The first edition of The Stage was published (under the title The Stage Directory – a London and Provincial Theatrical Advertiser) on 1 February 1880 at a cost of three old pence for twelve pages. Publication was monthly until 25 March 1881, when the first weekly edition was produced. At the same time, the name was shortened to The Stage and the publication numbering restarted at number 1.

The publication was a joint venture between founding editor Charles Lionel Carson and business manager Maurice Comerford. It operated from offices opposite the Theatre Royal, Drury Lane. Carson, whose real name was Lionel Courtier-Dutton, was cited as the founder. His wife Emily Courtier Dutton later founded several theatrical charities.

The Stage entered a crowded market, with many other theatre titles (including The Era) in circulation. Undercutting their rivals, Carson and Comerford dropped the price of the paper to one penny; soon it became the only remaining title in the field.

The newspaper has remained in family ownership. Upon the death in 1937 of Charles Carson's son Lionel, who had assumed the joint role of managing director and editor, control passed to the Comerford family.

In 1959, the newspaper was renamed The Stage and Television Today, incorporating the Television Today pull-out supplement dedicated to broadcasting news and features. Derek Hoddinott, who was the existing TV editor of The Stage, was retitled as editor of the Television Today supplement. The overall name and pull-out supplement remained until 1995, when broadcasting coverage was re-incorporated into the main paper. The name on the masthead reverted to The Stage, but in 2006, the paper introduced a blog concentrating on television, named TV Today.

From 1995, the newspaper has awarded The Stage Awards for Acting Excellence at the Edinburgh Festival Fringe.

In 2004, 96-year-old contributor Simon Blumenfeld was recognised by Guinness World Records as the world's oldest weekly newspaper columnist. The column continued until shortly before his death in 2005.

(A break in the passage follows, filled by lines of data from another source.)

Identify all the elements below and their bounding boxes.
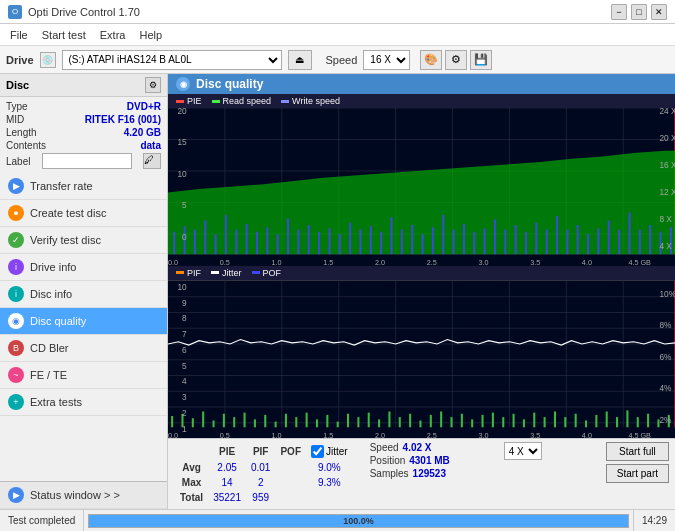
legend-pof: POF <box>252 268 282 278</box>
svg-rect-133 <box>482 414 484 426</box>
jitter-col-label: Jitter <box>326 446 348 457</box>
jitter-checkbox[interactable] <box>311 445 324 458</box>
total-pie: 35221 <box>209 491 245 504</box>
menu-start-test[interactable]: Start test <box>36 27 92 43</box>
svg-rect-140 <box>554 411 556 427</box>
svg-rect-106 <box>202 411 204 427</box>
speed-label-text: Speed <box>370 442 399 453</box>
svg-rect-107 <box>212 420 214 427</box>
drive-info-icon: i <box>8 259 24 275</box>
close-button[interactable]: ✕ <box>651 4 667 20</box>
pif-legend-dot <box>176 271 184 274</box>
disc-quality-icon: ◉ <box>8 313 24 329</box>
svg-text:1: 1 <box>182 423 187 433</box>
svg-rect-38 <box>411 225 413 254</box>
start-full-button[interactable]: Start full <box>606 442 669 461</box>
eject-button[interactable]: ⏏ <box>288 50 312 70</box>
transfer-rate-icon: ▶ <box>8 178 24 194</box>
label-icon-button[interactable]: 🖊 <box>143 153 161 169</box>
legend-read: Read speed <box>212 96 272 106</box>
disc-properties-button[interactable]: ⚙ <box>145 77 161 93</box>
pie-legend-dot <box>176 100 184 103</box>
svg-text:0.5: 0.5 <box>220 431 230 438</box>
samples-value: 129523 <box>413 468 446 479</box>
svg-rect-32 <box>349 223 351 255</box>
svg-rect-117 <box>316 419 318 427</box>
speed-select[interactable]: 16 X <box>363 50 410 70</box>
length-value: 4.20 GB <box>124 127 161 138</box>
svg-rect-20 <box>225 215 227 254</box>
svg-rect-55 <box>587 234 589 254</box>
app-title: Opti Drive Control 1.70 <box>28 6 140 18</box>
sidebar-label-disc-quality: Disc quality <box>30 315 86 327</box>
label-input[interactable] <box>42 153 132 169</box>
speed-value: 4.02 X <box>403 442 432 453</box>
sidebar-item-drive-info[interactable]: i Drive info <box>0 254 167 281</box>
status-window-button[interactable]: ▶ Status window > > <box>0 481 167 509</box>
svg-rect-17 <box>194 230 196 255</box>
drive-bar: Drive 💿 (S:) ATAPI iHAS124 B AL0L ⏏ Spee… <box>0 46 675 74</box>
svg-text:7: 7 <box>182 328 187 338</box>
quality-speed-select[interactable]: 4 X <box>504 442 542 460</box>
svg-rect-110 <box>244 412 246 427</box>
svg-text:1.0: 1.0 <box>271 431 281 438</box>
svg-rect-21 <box>235 230 237 255</box>
minimize-button[interactable]: − <box>611 4 627 20</box>
menu-help[interactable]: Help <box>133 27 168 43</box>
pie-legend-label: PIE <box>187 96 202 106</box>
drive-icon-btn-1[interactable]: 🎨 <box>420 50 442 70</box>
svg-rect-27 <box>297 230 299 255</box>
svg-rect-23 <box>256 232 258 255</box>
svg-text:5: 5 <box>182 200 187 210</box>
svg-text:10: 10 <box>177 168 186 178</box>
window-controls: − □ ✕ <box>611 4 667 20</box>
svg-rect-126 <box>409 413 411 427</box>
col-pie: PIE <box>209 444 245 459</box>
drive-icon-btn-3[interactable]: 💾 <box>470 50 492 70</box>
sidebar-item-disc-quality[interactable]: ◉ Disc quality <box>0 308 167 335</box>
sidebar-label-drive-info: Drive info <box>30 261 76 273</box>
menu-extra[interactable]: Extra <box>94 27 132 43</box>
svg-text:3.0: 3.0 <box>478 258 488 265</box>
svg-text:4%: 4% <box>659 382 671 392</box>
sidebar-item-fe-te[interactable]: ~ FE / TE <box>0 362 167 389</box>
maximize-button[interactable]: □ <box>631 4 647 20</box>
sidebar-item-create-test-disc[interactable]: ● Create test disc <box>0 200 167 227</box>
sidebar-item-transfer-rate[interactable]: ▶ Transfer rate <box>0 173 167 200</box>
svg-rect-109 <box>233 417 235 427</box>
status-window-icon: ▶ <box>8 487 24 503</box>
svg-text:1.0: 1.0 <box>271 258 281 265</box>
total-label: Total <box>176 491 207 504</box>
svg-rect-146 <box>616 417 618 427</box>
drive-select[interactable]: (S:) ATAPI iHAS124 B AL0L <box>62 50 282 70</box>
sidebar-item-extra-tests[interactable]: + Extra tests <box>0 389 167 416</box>
sidebar-label-extra-tests: Extra tests <box>30 396 82 408</box>
svg-rect-59 <box>628 213 630 255</box>
svg-text:20: 20 <box>177 108 186 116</box>
svg-rect-139 <box>544 417 546 427</box>
svg-rect-122 <box>368 412 370 427</box>
sidebar-item-cd-bler[interactable]: B CD Bler <box>0 335 167 362</box>
svg-text:12 X: 12 X <box>659 186 675 196</box>
contents-value: data <box>140 140 161 151</box>
mid-value: RITEK F16 (001) <box>85 114 161 125</box>
avg-pof <box>276 461 305 474</box>
svg-rect-50 <box>535 223 537 255</box>
svg-text:10: 10 <box>177 281 186 291</box>
svg-rect-46 <box>494 219 496 254</box>
svg-rect-51 <box>546 230 548 255</box>
sidebar-item-verify-test-disc[interactable]: ✓ Verify test disc <box>0 227 167 254</box>
svg-rect-43 <box>463 224 465 254</box>
sidebar-label-transfer-rate: Transfer rate <box>30 180 93 192</box>
progress-bar-inner: 100.0% <box>89 515 628 527</box>
svg-rect-141 <box>564 417 566 427</box>
drive-icon-btn-2[interactable]: ⚙ <box>445 50 467 70</box>
sidebar-item-disc-info[interactable]: i Disc info <box>0 281 167 308</box>
mid-label: MID <box>6 114 24 125</box>
menu-file[interactable]: File <box>4 27 34 43</box>
total-pif: 959 <box>247 491 274 504</box>
start-part-button[interactable]: Start part <box>606 464 669 483</box>
progress-container: 100.0% <box>84 510 633 531</box>
svg-text:0.0: 0.0 <box>168 431 178 438</box>
avg-label: Avg <box>176 461 207 474</box>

The Stage Awards were launched in 2010. They are given annually and recognise outstanding organisations working in theatre and beyond in the following categories: London theatre, regional theatre, producer, school, fringe theatre, theatre building, unsung hero and international.

In August 2013, The Stage launched The Stage Castings, an online casting service with a video audition function.

In May 2019, The Stage partnered with the Andrew Lloyd Webber Foundation and UK Theatre to launch Get Into Theatre, a website dedicated to theatre careers.

It was announced in November 2025 that The Stage would become a monthly magazine, instead of a weekly newspaper, from January 2026.

==Careers started via The Stage==
In 1956, writer John Osborne submitted his script for Look Back in Anger in response to an advertisement by the soon-to-be-relaunched Royal Court Theatre.

Dusty Springfield responded to an advertisement for female singers in 1958.

Harold Pinter gained his first job after responding to an advert and Kenneth Branagh landed the lead in The Billy Trilogy, in the BBC Play for Today series, after it was advertised in the paper.

The creation of Internationalist Theatre by Angelique Rockas was first announced in the Stage editorial in April 1981.

Ricky Tomlinson responded to an ad for United Kingdom, another Play for Today, in 1981 and Sandi Toksvig landed her first television job playing the part of Ethel in No. 73 after answering an ad in The Stage.

Television presenter Maggie Philbin won her first major role, as a co-presenter of Multi-Coloured Swap Shop, after answering an advertisement in The Stage.

A number of pop groups have recruited all or some of their members through advertisements placed in the newspaper, most notably the Spice Girls in 1994, Scooch in 1998 and 5ive in 1997. Lee Mead (the actor who won BBC One talent show Any Dream Will Do to gain the lead role in Joseph and the Amazing Technicolor Dreamcoat) got his first professional job, working on a cruise ship, through a recruitment ad in the paper.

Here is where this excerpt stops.